Vanessa Williams became the first black Miss America in 1983, the year I was born. She was stripped of her crown ten months later, when she resigned under pressure — nude pictures she’d previously taken surfaced and were published in Penthouse magazine, enveloping her in scandal. So: an organization that existed to judge women on the grace of their bodies felt it necessary to slut-shame Williams for exposing hers.
This weekend, the pageant issued a heartfelt mea culpa as Williams returned triumphantly to the Miss America stage, singing and serving as a judge of the competition. And the former champion graciously accepted the declaration from Sam Haskell, executive chairman of the pageant, who told her: “I want to apologize for anything that was said or done that made you feel any less the Miss America you are and the Miss America you always will be.”

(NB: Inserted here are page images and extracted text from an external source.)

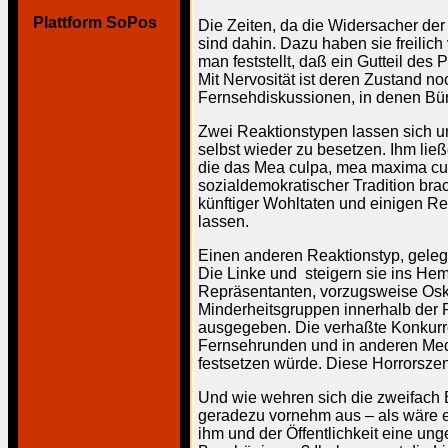
Plattform SoPos
Die Zeiten, da die Widersacher de
sind dahin. Dazu haben sie freilich
man feststellt, daß ein Gutteil des
Mit Nervosität ist deren Zustand n
Fernsehdiskussionen, in denen Bürg
Zwei Reaktionstypen lassen sich un
selbst wieder zu besetzen. Ihm ließ
die das Mea culpa, mea maxima cu
sozialdemokratischer Tradition bra
künftiger Wohltaten und einigen R
lassen.
Einen anderen Reaktionstyp, geleg
Die Linke und steigern sie ins Hemm
Repräsentanten, vorzugsweise Oskar
Minderheitsgruppen innerhalb der P
ausgegeben. Die verhaßte Konkurren
Fernsehrunden und in anderen Medi
festsetzen würde. Diese Horrorszena
Und wie wehren sich die zweifach B
geradezu vornehm aus – als wäre e
ihm und der Öffentlichkeit eine u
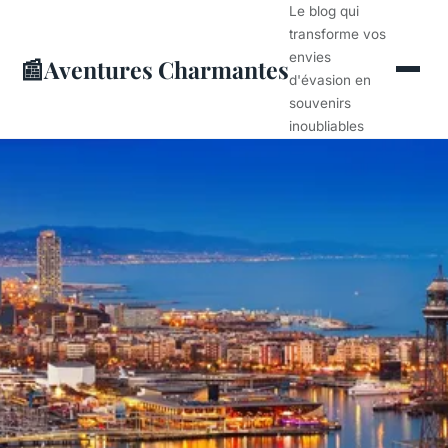
Le blog qui
transforme vos
envies
📰
Aventures Charmantes
d'évasion en
souvenirs
inoubliables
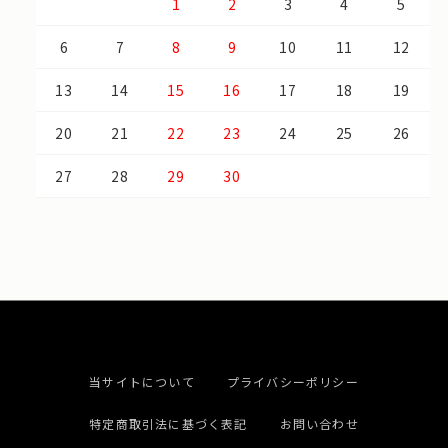
1
2
3
4
5
6
7
8
9
10
11
12
13
14
15
16
17
18
19
20
21
22
23
24
25
26
27
28
29
30
当サイトについて
プライバシーポリシー
特定商取引法に基づく表記
お問い合わせ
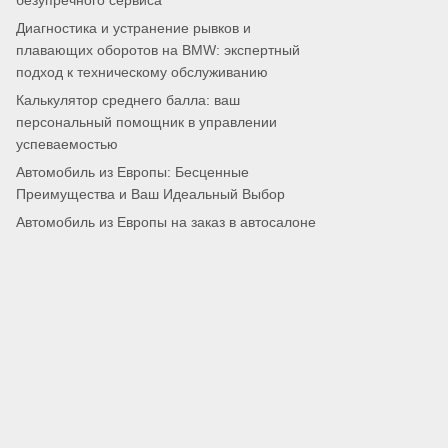
безупречного сервиса
Диагностика и устранение рывков и
плавающих оборотов на BMW: экспертный
подход к техническому обслуживанию
Калькулятор среднего балла: ваш
персональный помощник в управлении
успеваемостью
Автомобиль из Европы: Бесценные
Преимущества и Ваш Идеальный Выбор
Автомобиль из Европы на заказ в автосалоне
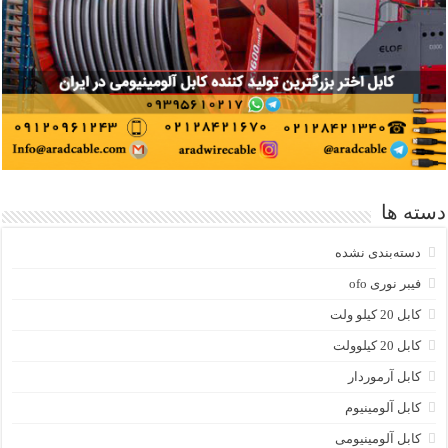
دسته ها
دسته‌بندی نشده
فیبر نوری ofo
کابل 20 کیلو ولت
کابل 20 کیلوولت
کابل آرموردار
کابل آلومینیوم
کابل آلومینیومی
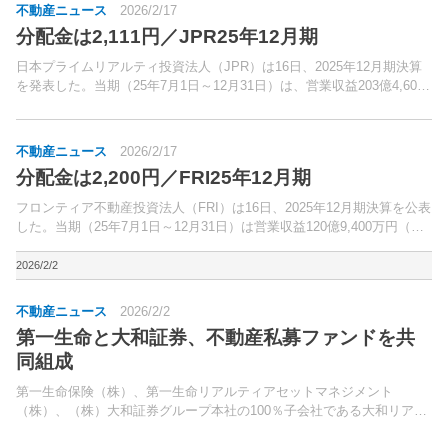
不動産ニュース
2026/2/17
分配金は2,111円／JPR25年12月期
日本プライムリアルティ投資法人（JPR）は16日、2025年12月期決算
を発表した。当期（25年7月1日～12月31日）は、営業収益203億4,600
万円（前期比2.2％減）、営業利益105億4,700万円（同6.3％減）、経常
利益94億4,6...
不動産ニュース
2026/2/17
分配金は2,200円／FRI25年12月期
フロンティア不動産投資法人（FRI）は16日、2025年12月期決算を公表
した。当期（25年7月1日～12月31日）は営業収益120億9,400万円（前
期比3.1％増）、営業利益63億9,000万円（同1.5％増）、経常利益59億
800万円（同...
2026/2/2
不動産ニュース
2026/2/2
第一生命と大和証券、不動産私募ファンドを共
同組成
第一生命保険（株）、第一生命リアルティアセットマネジメント
（株）、（株）大和証券グループ本社の100％子会社である大和リア
ル・エステート・アセット・マネジメント（株）は1月30日、不動産私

Contrast Haskell’s words last night with the statement made by a pageant representative in 1984, after Williams resigned: ”Vanessa is a lovely young woman,” he said. ”Nobody is going to crucify her for a mistake. But this put us in a position of having to act to protect 63 years of the Miss America pageant.” Protect?! The integrity of a beauty pageant, including a swimsuit competition, had to be preserved from the threat nudie pics; heaven defend us all.
The rise of a mainstream pop feminism, irritant though it sometimes is, has been useful in helping us to see several things more clearly: we understand that beauty pageants aren’t in any way wholesome, that publishing nude pictures without the subject’s consent is a violation, and that nudity, even of the explicitly sexual variety, isn’t inherently degrading or scandalous, particularly not in our age of selfies and sexting. In short, there’s no way Vanessa Williams would face the same punishment today.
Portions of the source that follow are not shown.